Belfast Telegraph

Belfast man Francis Smith jailed after rifle 'for shooting vermin' found in attic of flat

By Ashleigh McDonald

A Belfast man caught in possession of a rifle found in the roof space of his flat has been handed an 18-month prison sentence.

Francis Gerard Patrick Smith, from Glenmurray Court, claimed he bought the weapon in a local pub and used it to kill vermin.

The 40-year-old was informed by Judge Patricia Smyth that he will spend nine months of the sentence in jail, with the remaining nine on supervised licence.

Belfast Crown Court heard that Smith was alcohol dependant and had a range of health issues stemming from a hatchet attack in 2012.

The court also heard that while Smith initially denied knowing about the rifle and ammunition found in his flat, the Crown was not accepting his claim that he bought the gun to kill vermin.

At a previous hearing, prosecutor Philip Henry said Smith's home - at the time a flat on Springfield Road - was searched on February 26 last year.

Both the rifle and an air gun were located in a bag in the roof space of the property. Also found during the search was a silencer and a total of 50 .22 calibre bullets.
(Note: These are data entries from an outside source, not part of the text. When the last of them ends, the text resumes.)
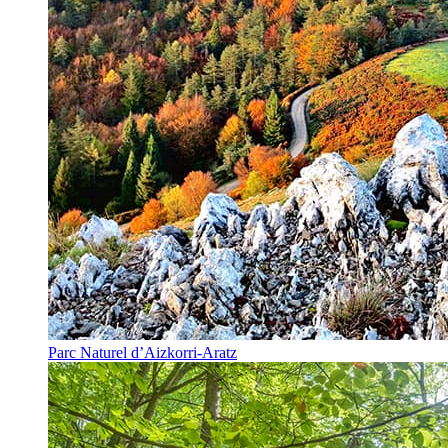
Parc Naturel d’Aizkorri-Aratz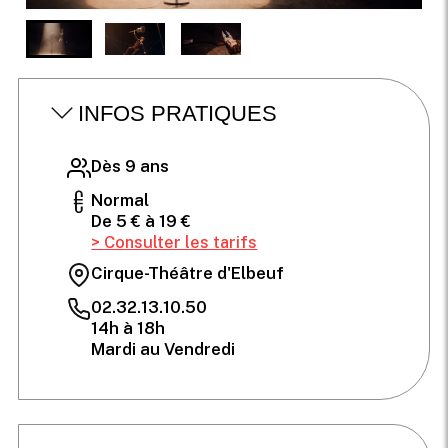
INFOS PRATIQUES
Dès 9 ans
Normal
De 5 € à 19 €
> Consulter les tarifs
Cirque-Théâtre d'Elbeuf
02.32.13.10.50
14h à 18h
Mardi au Vendredi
Mr Henry said the rifle had been stolen during the burglary of a property in January 2015, and that the previous owner had used it for recreational shooting on a firing range.

Telling Judge Smyth that the defendant was not facing any charges linked to the burglary, the Crown barrister added there was no evidence the weapon had been used following the break-in.
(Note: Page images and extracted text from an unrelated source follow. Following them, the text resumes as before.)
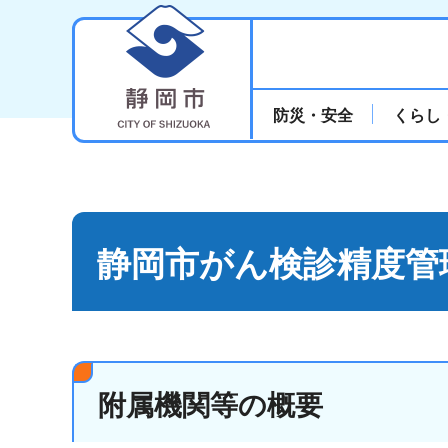
静岡市
防災・安全
くらし
静岡市がん検診精度管
附属機関等の概要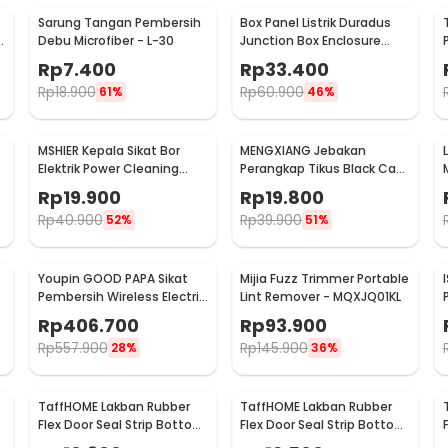
Sarung Tangan Pembersih
Box Panel Listrik Duradus
Debu Microfiber - L-30
Junction Box Enclosure
Waterproof 158x90mm -
Rp
7.400
Rp
33.400
B1589
Rp
18.900
Rp
60.900
61%
46%
MSHIER Kepala Sikat Bor
MENGXIANG Jebakan
Elektrik Power Cleaning
Perangkap Tikus Black Cat
Head 3 PCS - DB003
Mousetrap 2 PCS - JB56
Rp
19.900
Rp
19.800
Rp
40.900
Rp
39.900
52%
51%
Youpin GOOD PAPA Sikat
Mijia Fuzz Trimmer Portable
Pembersih Wireless Electric
Lint Remover - MQXJQ01KL
Cleaning - CL99
Rp
406.700
Rp
93.900
Rp
557.900
Rp
145.900
28%
36%
TaffHOME Lakban Rubber
TaffHOME Lakban Rubber
Flex Door Seal Strip Bottom
Flex Door Seal Strip Bottom
Waterproof 25mmx5M -
Waterproof 35mmx5M -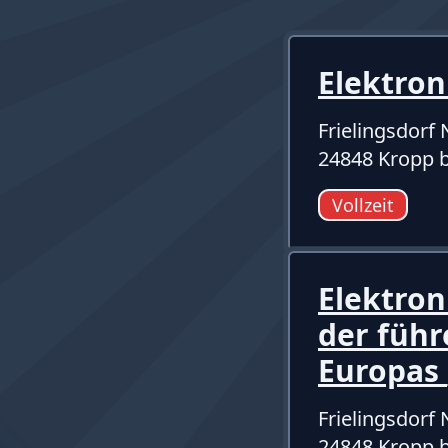
Elektron
Frielingsdor
24848 Kropp b
Vollzeit
Elektron
der füh
Europas
Frielingsdor
24848 Kropp b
Regarding the air gun, Mr Henry said it had been designed to resemble a Beretta self-loading pistol, but that at the time of the search was not functioning.

Mr Henry also said that after he was arrested Smith was interviewed by police but gave a "no comment" response.
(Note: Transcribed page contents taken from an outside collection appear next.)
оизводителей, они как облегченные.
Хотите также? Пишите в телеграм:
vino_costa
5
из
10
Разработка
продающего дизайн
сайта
He did, however, subsequently plead guilty to four charges - two counts of possessing a firearm in suspicious circumstances, possessing ammunition in suspicious circumstances, and possessing an air gun without a firearms certificate.

Defence barrister Neil Fox said his client was an alcoholic who was in need of treatment and was more a danger to himself than to the public.

Revealing it was Smith's case that he purchased the rifle to shoot vermin, Mr Fox said the weapon in question was neither easy to carry about nor the type of gun usually associated with paramilitaries.

Mr Fox also said Smith's criminal record did not include any relevant offences, adding he hadn't been before the court in 13 years.